This behavior is hard to describe, its a visual thing, but maybe you have seen what I am talking about:
In IE10/11 when my survey presents a series of check boxes, where one or more is an exclusive option if the survey taker clicks one of the exclusive items without moving the mouse pointer off of the item, the check box is completely filled in. It isn't until the mouse pointer is moved away from the selection that the check mark appears and the other options are visually disabled.
This can lead the survey taker to repeatedly click the check box thinking that for some reason their click didn't work. So they click again, BUT on the second click a "pretender" check shows up and the other items are disabled, UNTIL the mouse pointer moves at which time the check disappears and all boxes are re-enabled. It is really confusing behavior.

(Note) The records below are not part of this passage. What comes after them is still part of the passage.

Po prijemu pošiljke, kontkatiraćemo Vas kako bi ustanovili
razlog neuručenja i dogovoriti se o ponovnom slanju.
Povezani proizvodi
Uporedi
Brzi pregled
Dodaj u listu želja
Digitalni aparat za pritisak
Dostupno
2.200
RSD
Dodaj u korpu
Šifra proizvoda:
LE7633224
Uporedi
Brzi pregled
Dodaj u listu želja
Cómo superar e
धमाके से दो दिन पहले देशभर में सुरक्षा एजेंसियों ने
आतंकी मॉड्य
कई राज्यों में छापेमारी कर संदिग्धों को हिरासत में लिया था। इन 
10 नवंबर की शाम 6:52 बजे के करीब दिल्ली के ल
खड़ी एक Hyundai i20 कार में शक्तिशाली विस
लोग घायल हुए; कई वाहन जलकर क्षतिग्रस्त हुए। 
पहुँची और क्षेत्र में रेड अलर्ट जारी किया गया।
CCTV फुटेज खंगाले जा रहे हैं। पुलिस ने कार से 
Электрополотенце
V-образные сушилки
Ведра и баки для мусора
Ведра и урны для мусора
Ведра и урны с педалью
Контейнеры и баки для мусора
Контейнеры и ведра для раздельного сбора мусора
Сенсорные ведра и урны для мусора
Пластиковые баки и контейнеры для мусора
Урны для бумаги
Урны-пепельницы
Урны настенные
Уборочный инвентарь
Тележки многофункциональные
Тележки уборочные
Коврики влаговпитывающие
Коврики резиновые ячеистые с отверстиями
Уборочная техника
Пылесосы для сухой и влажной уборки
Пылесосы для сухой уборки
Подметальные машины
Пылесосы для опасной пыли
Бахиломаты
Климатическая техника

For the same survey in FireFox or Chrome or Safari as soon as the box is clicked a check mark appears and the other boxes are disable regardless of where the mouse pointer is, so there is no issue in those browsers. Yay, browsers that are consistant!

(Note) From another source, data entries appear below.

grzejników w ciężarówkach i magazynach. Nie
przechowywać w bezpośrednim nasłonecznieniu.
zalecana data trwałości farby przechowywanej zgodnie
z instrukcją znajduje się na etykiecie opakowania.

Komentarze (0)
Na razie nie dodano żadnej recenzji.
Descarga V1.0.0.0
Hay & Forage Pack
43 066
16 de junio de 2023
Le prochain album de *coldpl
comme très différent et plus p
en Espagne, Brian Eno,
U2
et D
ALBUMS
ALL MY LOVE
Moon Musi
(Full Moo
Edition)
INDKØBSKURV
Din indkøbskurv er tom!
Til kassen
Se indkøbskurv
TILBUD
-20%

SO have any of you thought of a solution to this "feature" from Microsoft? Other than telling survey takers to try a different browser? I am coming close to saying nope, can't use IE for my survey and becoming a Microsoft basher. This is tempting even though I live in the Seattle area and know many people who work at Microsoft. Geesh!
So the only way to reproduce this is to use IE10 or IE11 which I wouldn't wish on my worst enemy at this point.